Page images and extracted text
---

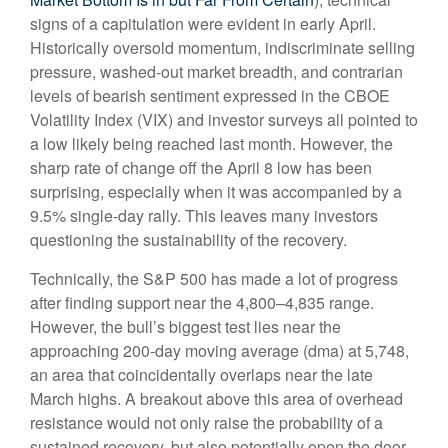
signs of a capitulation were evident in early April.
Historically oversold momentum, indiscriminate selling
pressure, washed-out market breadth, and contrarian
levels of bearish sentiment expressed in the CBOE
Volatility Index (VIX) and investor surveys all pointed to
a low likely being reached last month. However, the
sharp rate of change off the April 8 low has been
surprising, especially when it was accompanied by a
9.5% single-day rally. This leaves many investors
questioning the sustainability of the recovery.
Technically, the S&P 500 has made a lot of progress
after finding support near the 4,800–4,835 range.
However, the bull’s biggest test lies near the
approaching 200-day moving average (dma) at 5,748,
an area that coincidentally overlaps near the late
March highs. A breakout above this area of overhead
resistance would not only raise the probability of a
sustained recovery, but also potentially open the door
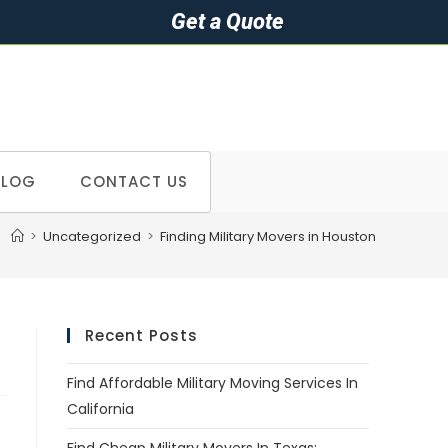
Get a Quote
BLOG
CONTACT US
>
Uncategorized
>
Finding Military Movers in Houston
Recent Posts
Find Affordable Military Moving Services In
California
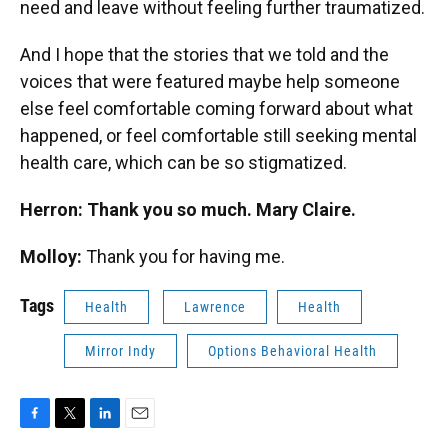
need and leave without feeling further traumatized.
And I hope that the stories that we told and the
voices that were featured maybe help someone
else feel comfortable coming forward about what
happened, or feel comfortable still seeking mental
health care, which can be so stigmatized.
Herron: Thank you so much. Mary Claire.
Molloy:
Thank you for having me.
Tags
Health
Lawrence
Health
Mirror Indy
Options Behavioral Health
F
T
L
E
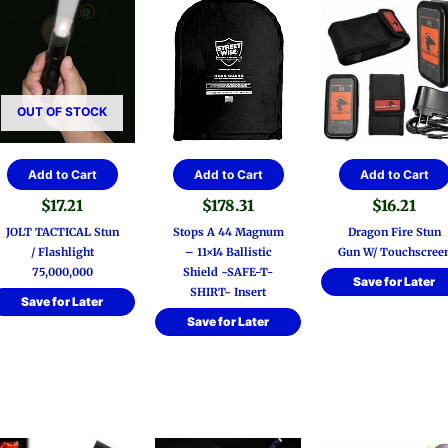
OUT OF STOCK
Add to Cart
Add to Cart
Add to Cart
$
17.21
$
178.31
$
16.21
JOLT TACTICAL Stun
Stops A 44 Magnum
Dragon Fire Stun
/ Flashlight
– 11×14 Ballistic
Gun W/ Touchscree
75,000,000
Shield ~SAFE-T-
Save for Later
SHIRT~ Insert
Save for Later
Save for Later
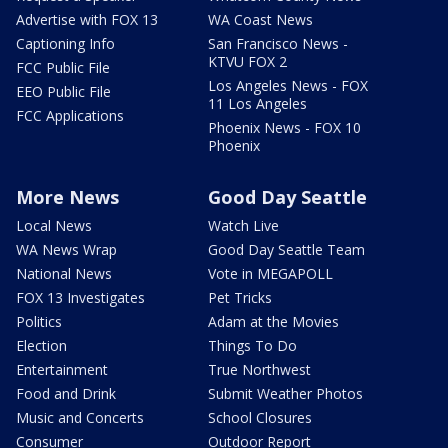
Advertise with FOX 13
WA Coast News
Captioning Info
San Francisco News -
KTVU FOX 2
FCC Public File
Los Angeles News - FOX
EEO Public File
11 Los Angeles
FCC Applications
Phoenix News - FOX 10
Phoenix
More News
Good Day Seattle
Local News
Watch Live
WA News Wrap
Good Day Seattle Team
National News
Vote in MEGAPOLL
FOX 13 Investigates
Pet Tricks
Politics
Adam at the Movies
Election
Things To Do
Entertainment
True Northwest
Food and Drink
Submit Weather Photos
Music and Concerts
School Closures
Consumer
Outdoor Report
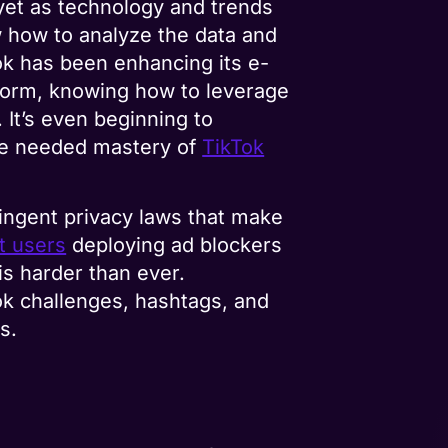
 yet as technology and trends
how to analyze the data and
ok has been enhancing its e-
tform, knowing how to leverage
 It’s even beginning to
the needed mastery of
TikTok
tringent privacy laws that make
t users
deploying ad blockers
is harder than ever.
ok challenges, hashtags, and
s.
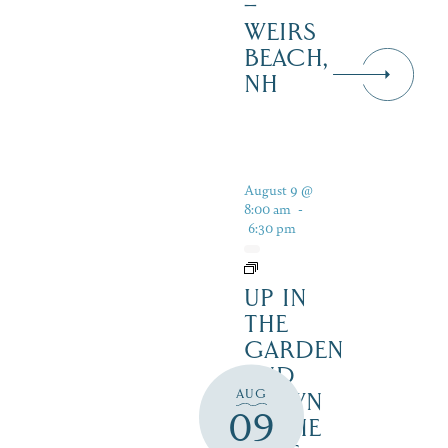
–
WEIRS
BEACH,
NH
August 9 @
8:00 am
-
6:30 pm
UP IN
THE
GARDEN
AND
AUG
DOWN
09
IN THE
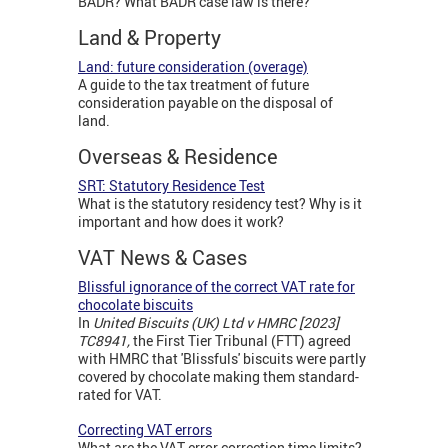
BADR? What BADR case law is there?
Land & Property
Land: future consideration (overage)
A guide to the tax treatment of future
consideration payable on the disposal of
land.
Overseas & Residence
SRT: Statutory Residence Test
What is the statutory residency test? Why is it
important and how does it work?
VAT News & Cases
Blissful ignorance of the correct VAT rate for
chocolate biscuits
In
United Biscuits (UK) Ltd v HMRC [2023]
TC8941,
the First Tier Tribunal (FTT) agreed
with HMRC that 'Blissfuls' biscuits were partly
covered by chocolate making them standard-
rated for VAT.
Correcting VAT errors
What are the VAT error correction time limits?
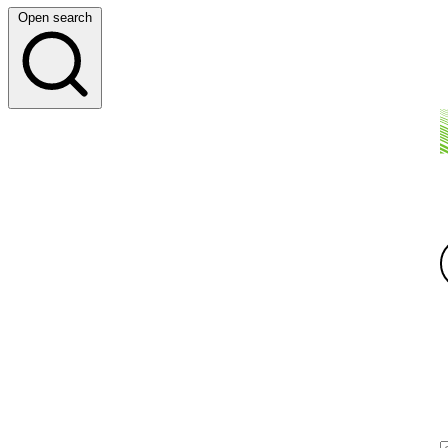
Open search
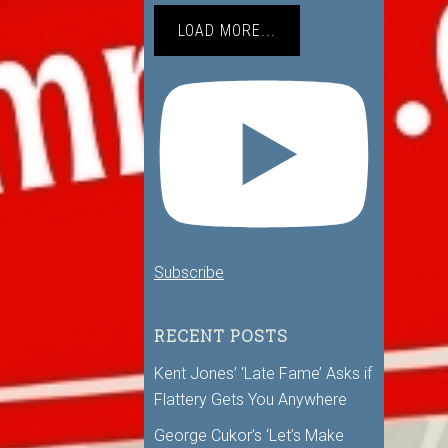
LOAD MORE...
Subscribe
RECENT POSTS
Kent Jones’ ‘Late Fame’ Asks if
Flattery Gets You Anywhere
George Cukor’s ‘Let’s Make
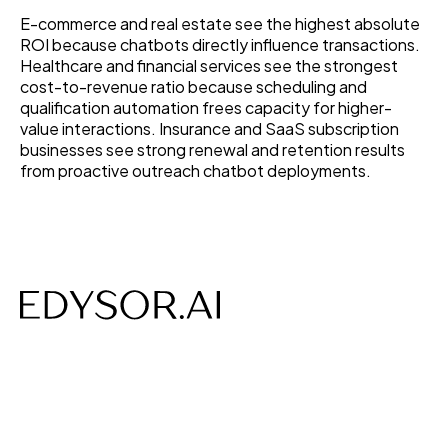
E-commerce and real estate see the highest absolute
ROI because chatbots directly influence transactions.
Healthcare and financial services see the strongest
cost-to-revenue ratio because scheduling and
qualification automation frees capacity for higher-
value interactions. Insurance and SaaS subscription
businesses see strong renewal and retention results
from proactive outreach chatbot deployments.
AI-powered Voice, Chat, Interviews- designed to save
time, costs and build efficiency.
Follow us on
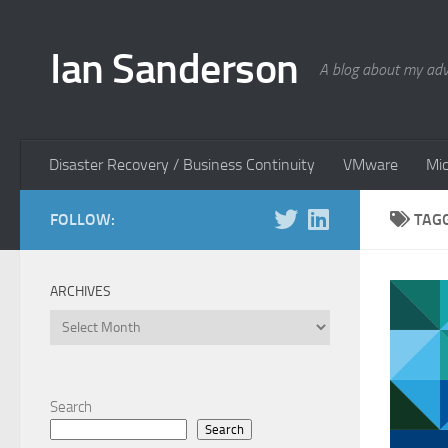
Skip to content
Ian Sanderson
A blog about my adv
Disaster Recovery / Business Continuity
VMware
Mic
FOLLOW:
TAG
ARCHIVES
Archives
Search
Search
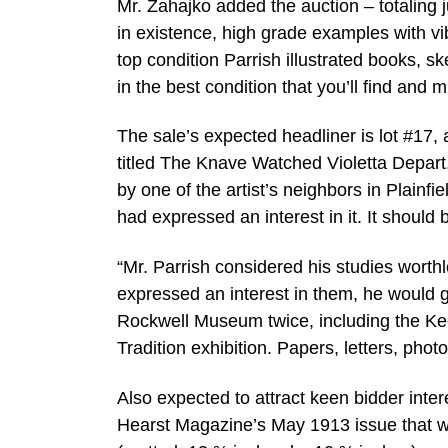
Mr. Zahajko added the auction – totaling j
in existence, high grade examples with vib
top condition Parrish illustrated books, sk
in the best condition that you’ll find and
The sale’s expected headliner is lot #17, 
titled The Knave Watched Violetta Depar
by one of the artist’s neighbors in Plainf
had expressed an interest in it. It should
“Mr. Parrish considered his studies worth
expressed an interest in them, he would 
Rockwell Museum twice, including the Ke
Tradition exhibition. Papers, letters, pho
Also expected to attract keen bidder intere
Hearst Magazine’s May 1913 issue that w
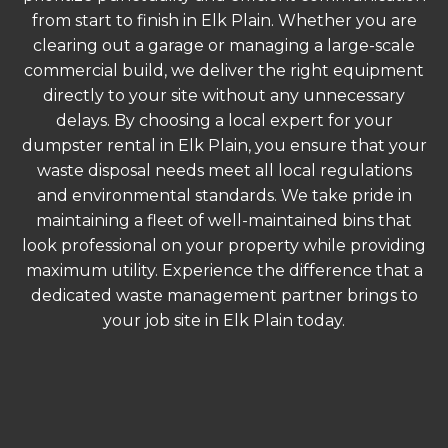
from start to finish in Elk Plain. Whether you are
clearing out a garage or managing a large-scale
commercial build, we deliver the right equipment
directly to your site without any unnecessary
delays. By choosing a local expert for your
dumpster rental in Elk Plain, you ensure that your
waste disposal needs meet all local regulations
and environmental standards. We take pride in
maintaining a fleet of well-maintained bins that
look professional on your property while providing
maximum utility. Experience the difference that a
dedicated waste management partner brings to
your job site in Elk Plain today.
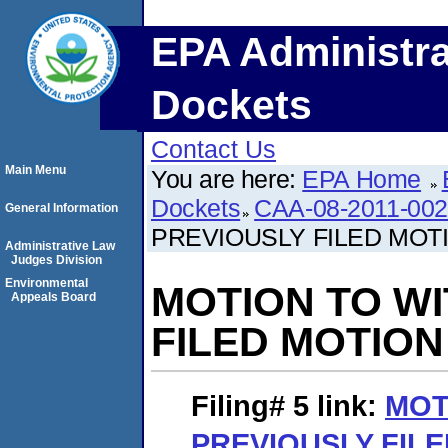
EPA Administra
Dockets
Contact Us
Main Menu
You are here:
EPA Home
Dockets
CAA-08-2011-00
General Information
PREVIOUSLY FILED MOT
Administrative Law
Judges Division
Environmental
MOTION TO W
Appeals Board
FILED MOTION
Filing# 5
link:
MOT
PREVIOUSLY FIL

---

PROBLEM TO WORK ON: Copy out exactly the lines above beginning with the line that contains "deploying ad blockers" and finishing with the line that contains "from proactive outreach chatbot deployments.", including both; leave the pictures out.

RESULT FOR THIS TASK:
deploying ad blockers
is harder than ever.
ok challenges, hashtags, and
s.
–
WEIRS
BEACH,
NH
August 9 @
8:00 am
-
6:30 pm
UP IN
THE
GARDEN
AND
AUG
DOWN
09
IN THE
BADR? What BADR case law is there?
Land & Property
Land: future consideration (overage)
A guide to the tax treatment of future
consideration payable on the disposal of
land.
Overseas & Residence
SRT: Statutory Residence Test
What is the statutory residency test? Why is it
important and how does it work?
VAT News & Cases
Blissful ignorance of the correct VAT rate for
chocolate biscuits
In
United Biscuits (UK) Ltd v HMRC [2023]
TC8941,
the First Tier Tribunal (FTT) agreed
with HMRC that 'Blissfuls' biscuits were partly
covered by chocolate making them standard-
rated for VAT.
Correcting VAT errors
What are the VAT error correction time limits?
Open search
LOAD MORE...
Subscribe
RECENT POSTS
Kent Jones’ ‘Late Fame’ Asks if
Flattery Gets You Anywhere
George Cukor’s ‘Let’s Make
E-commerce and real estate see the highest absolute
ROI because chatbots directly influence transactions.
Healthcare and financial services see the strongest
cost-to-revenue ratio because scheduling and
qualification automation frees capacity for higher-
value interactions. Insurance and SaaS subscription
businesses see strong renewal and retention results
from proactive outreach chatbot deployments.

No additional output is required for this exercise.